You see, theories are weird, and reality is stranger than fiction. Maybe this is why I don’t do to well in science.

* * *

That was Stranger than Fiction, by Kat, the lemon. I found it almost as hilarious as it was insightful, so I just thought I'd go ahead and share because I have such a big heart.

I'd also like to mention that while The Nerd Archives is indeed coming to the end of its relatively short but happy life, Death is like a lemon will continue to be in existence, like it or not. So that means you have to stay.

Finally, this month's Blog of Specialness is Left Alone With a Full Moon, and it can be found at the top of the page.



Monster Mask, by Pomplamoose

-Christopher

4 comments:

L. said...

So does this mean that Death is like a lemon is becoming your full-time bloggery blog? Please say yes, because that would be brilliant. The blogosphere needs you. With great power comes great responsibility. Oh, and I'm mailing Pierre within the week. Get ready. He has a Tom Selleck moustache. And a bowtie. Bow ties are cool.

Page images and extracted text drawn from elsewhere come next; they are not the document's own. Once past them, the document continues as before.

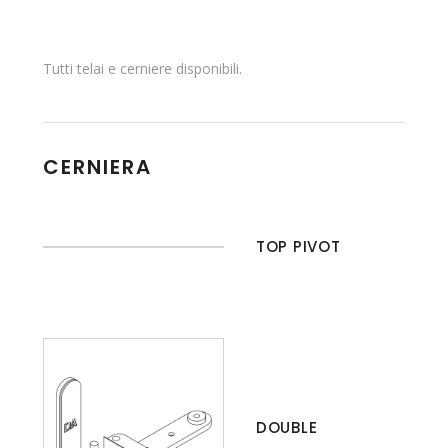
Tutti telai e cerniere disponibili.
CERNIERA
TOP PIVOT
DOUBLE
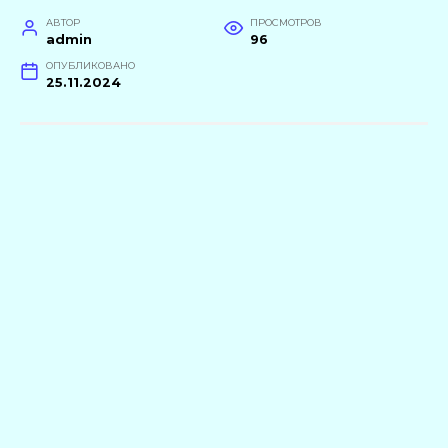
АВТОР
ПРОСМОТРОВ
admin
96
ОПУБЛИКОВАНО
25.11.2024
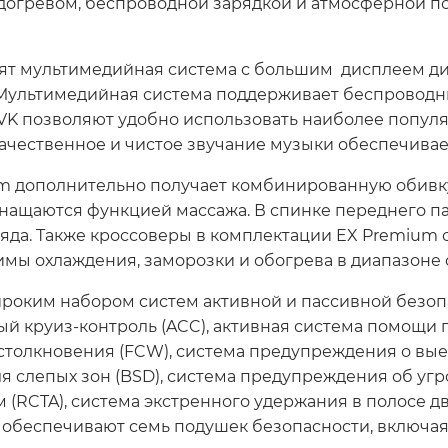
одогревом, беспроводной зарядкой и атмосферной п
ят мультимедийная система с большим дисплеем ди
Мультимедийная система поддерживает беспроводны
 VK позволяют удобно использовать наиболее попу
ачественное и чистое звучание музыки обеспечивае
m дополнительно получает комбинированную обивку 
нащаются функцией массажа. В спинке переднего па
 ряда. Также кроссоверы в комплектации EX Premiu
 охлаждения, заморозки и обогрева в диапазоне от 
оким набором систем активной и пассивной безоп
ный круиз-контроль (ACC), активная система помощи 
толкновения (FCW), система предупреждения о вые
ля слепых зон (BSD), система предупреждения об угр
RCTA), система экстренного удержания в полосе дв
обеспечивают семь подушек безопасности, включа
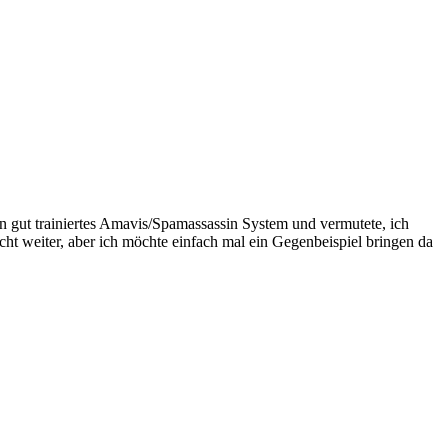
n gut trainiertes Amavis/Spamassassin System und vermutete, ich
nicht weiter, aber ich möchte einfach mal ein Gegenbeispiel bringen da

I love how Kat mentioned Schrodinger's cat. I love that paradox. It is possibly my favorite paradox. This post was insightful, and funny. And I loved it.

Jen :)

Boyd said...

Quite fascinating...and humorous. Mad props to Kat!

dirtycowgirl said...

What is this place ?

Thankyou for the great honour bestowed upon me..I followed a link here from my stats and well...

Is That Blond Guy no more ?

I am confused but happy.
Just a normal day in my world :)

Gabi said...

This article was wonderful. I like Kat. Hi, Kat!!!!